By Olivier Jeannel, Founder of Rogervoice, the global pioneer of real-time captioned calls for people who are deaf or hard of hearing

Modern life runs on communication. Booking a doctor’s appointment, making a reservation, joining a meeting, or catching up with family all depend on systems most people rarely notice. For others, those same systems create daily barriers. Inclusion is often framed as a feature or add-on, but it is a prerequisite for fully participating in society. 

Inclusion begins with lived experience, not default design 

There is no shortage of tools designed to improve accessibility, yet many fall short because they are built on assumptions about the user rather than real needs. When accessibility is treated as a checklist instead of a lived reality, the result often works in theory but not in practice. 

The most effective solutions tend to come from those who experience these barriers firsthand.

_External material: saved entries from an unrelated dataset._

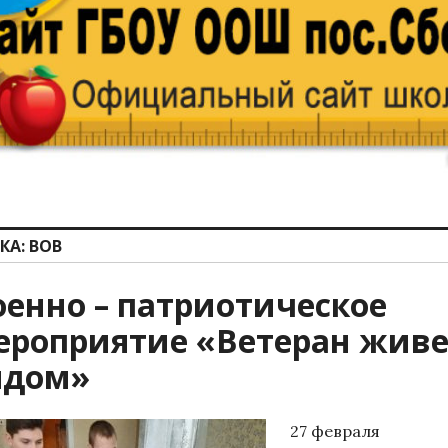
КА:
ВОВ
оенно – патриотическое
ероприятие «Ветеран живе
ядом»
27 февраля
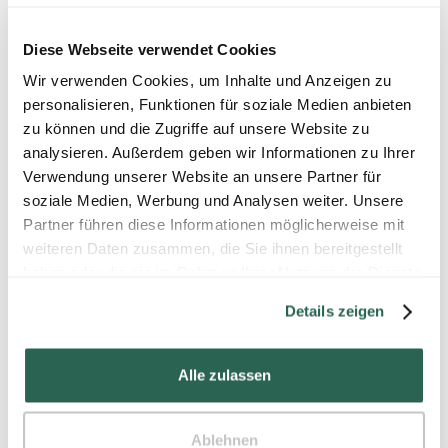
Diese Webseite verwendet Cookies
Wir verwenden Cookies, um Inhalte und Anzeigen zu
personalisieren, Funktionen für soziale Medien anbieten
zu können und die Zugriffe auf unsere Website zu
analysieren. Außerdem geben wir Informationen zu Ihrer
Verwendung unserer Website an unsere Partner für
soziale Medien, Werbung und Analysen weiter. Unsere
Partner führen diese Informationen möglicherweise mit
weiteren Daten zusammen, die Sie ihnen bereitgestellt
haben oder die sie im Rahmen Ihrer Nutzung der Dienste
gesammelt haben.
Details zeigen
Alle zulassen
Ablehnen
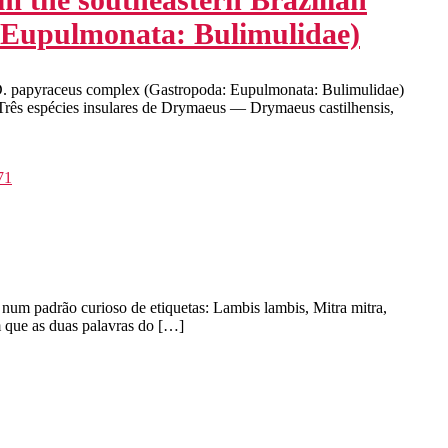
: Eupulmonata: Bulimulidae)
D. papyraceus complex (Gastropoda: Eupulmonata: Bulimulidae)
ês espécies insulares de Drymaeus — Drymaeus castilhensis,
num padrão curioso de etiquetas: Lambis lambis, Mitra mitra,
 que as duas palavras do […]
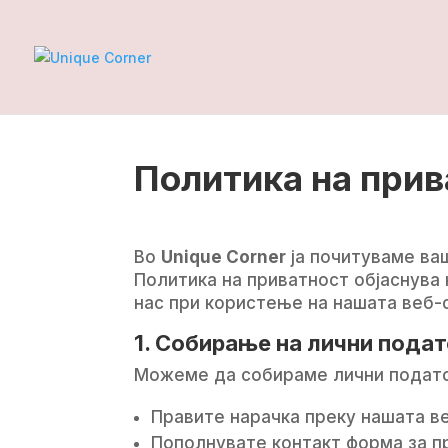
Политика на прив
Во
Unique Corner
ја почитуваме ва
Политика на приватност објаснува
нас при користење на нашата веб-
1. Собирање на лични пода
Можеме да собираме лични подато
Правите нарачка преку нашата в
Пополнувате контакт форма за п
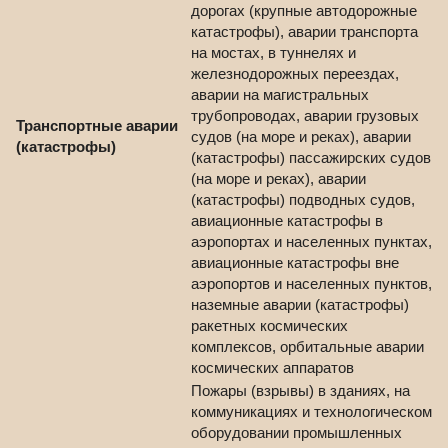
дорогах (крупные автодорожные
катастрофы), аварии транспорта
на мостах, в туннелях и
железнодорожных переездах,
аварии на магистральных
трубопроводах, аварии грузовых
Транспортные аварии
судов (на море и реках), аварии
(катастрофы)
(катастрофы) пассажирских судов
(на море и реках), аварии
(катастрофы) подводных судов,
авиационные катастрофы в
аэропортах и населенных пунктах,
авиационные катастрофы вне
аэропортов и населенных пунктов,
наземные аварии (катастрофы)
ракетных космических
комплексов, орбитальные аварии
космических аппаратов
Пожары (взрывы) в зданиях, на
коммуникациях и технологическом
оборудовании промышленных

Designing from lived experience shifts the perspective from fixing an edge case to rethinking the system itself. Take Rogervoice, for example. I’ve been deaf since the age of 2, and I founded it to deliver real-time captioned calls for people like me who are deaf or hard of hearing. I understand the realities and challenges of making a phone call as someone who can not hear as well as the average person. It becomes less about adding features and more about removing friction in ways that feel natural and intuitive. 

This distinction matters. A tool built from within the experience understands the small but critical moments where communication breaks down. It recognizes that accessibility is not a separate use case, but a fundamental part of how people interact with the world. 

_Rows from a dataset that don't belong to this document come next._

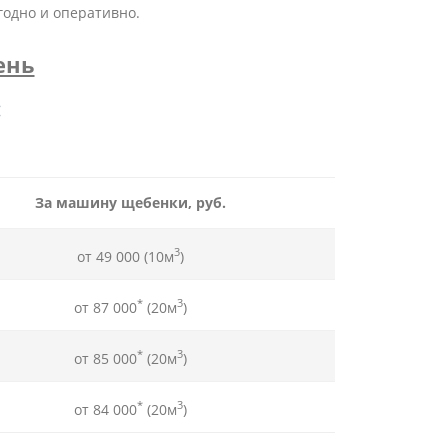
годно и оперативно.
ень
:
За машину щебенки, руб.
3
от 49 000 (10м
)
*
3
от 87 000
(20м
)
*
3
от 85 000
(20м
)
*
3
от 84 000
(20м
)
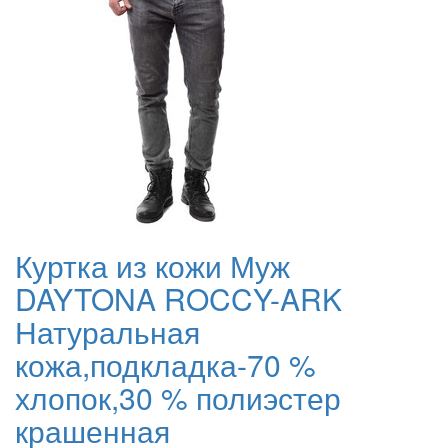
Куртка из кожи Муж
DAYTONA ROCCY-ARK
Натуральная
кожа,подкладка-70 %
хлопок,30 % полиэстер
крашенная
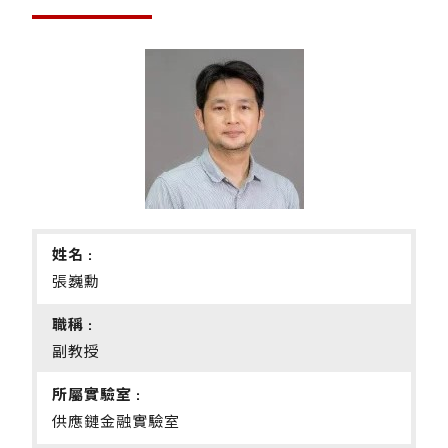
姓名 :
張巍勳
職稱 :
副教授
所屬實驗室 :
供應鏈金融實驗室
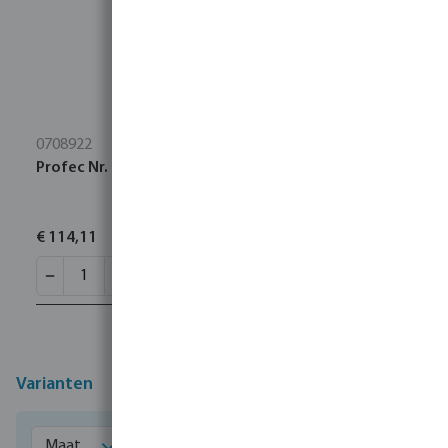
0708922
Profec Nr. 270 Sok messing 4" binnendraad 10bar
€ 114,11
Varianten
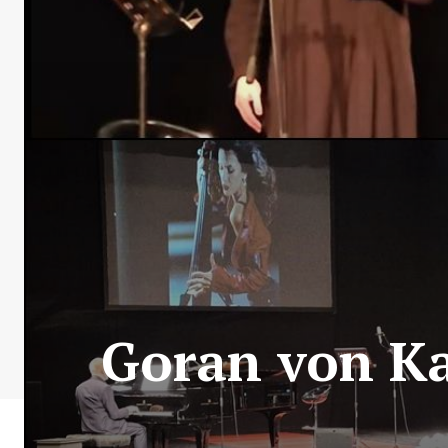
Goran von Ka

The problem is not the user, but the system 

Communication barriers are often framed as individual limitations. In reality, they are usually the result of systems designed around a narrow definition of the “default” user. Phone calls are a clear example. Many essential services still rely on them, from healthcare providers to restaurants to workplaces. 

The issue is not that some people cannot use the phone – it is that the system assumes everyone can. When communication infrastructure depends on a single mode of interaction, it excludes anyone who operates differently. 

Reframing the problem changes the role of innovation. The goal is no longer to help individuals adapt to the system, but to make the system adaptable to them. Inclusion becomes a question of design, not limitation. 

AI is turning communication into a shared space 

Advances in artificial intelligence are rapidly changing how people communicate. Speech-to-text, voice technologies and sign language avatar technologies now enable real-time interaction across different modes. Conversations that once required workarounds can increasingly happen as intended, in the moment, often without bottlenecks or delays. This subtlety can make a meaningful difference, especially in the case of an emergency or 911 call.  

These technologies extend beyond a single use case of hard-of-hearing or deaf users. Multilingual support enables communication across languages during travel or work related instances. Real-time transcription supports accessibility in meetings, education, with customers and in personal life, often creating transcripts that can be revisited when needed.  What was once considered assistive technology is becoming part of mainstream communication and can be helpful to all who use it. 

The most important shift is not just accuracy, but immediacy. Access that happens in real time allows people to participate equally, rather than catching up later. Communication becomes shared again, rather than segmented. 

The best accessibility is invisible 

For technology to truly support inclusion, it cannot feel like an extra step. Tools that require users to change their behavior or adopt entirely new workflows often create additional friction. Even well-designed solutions can fail if they sit outside everyday habits. 

The most effective accessibility technologies integrate directly into existing communication patterns and applications. They work seamlessly, supporting interactions through conscious improvements and adaptations. When this happens, the technology fades from view, and the focus returns to the conversation. 

This is where inclusion becomes an everyday asset. Not because challenges disappear, but because the solution is embedded in how people already live and communicate. 

Inclusion requires more than technology 

Technology alone cannot solve inclusion. The way people talk about accessibility shapes how it is understood. Language can work in two ways: to reinforce distance or create connection. Describing someone through a condition can reduce them to a limitation, while more thoughtful language recognizes them as individuals first. 

Innovation can open new possibilities, but it must be paired with a shift in perception. Building better tools is only part of the process; changing how society understands and discusses accessibility is equally important. 

A single breakthrough will not define the future of inclusion. Through lived experiences and feedback loops, accessible technologies will continue to adapt, evolve, and better serve society as a whole. There is an opportunity emerging to prioritize inclusion as the default rather than the exception. When that happens, access becomes a choice that everyone can rely on from the start.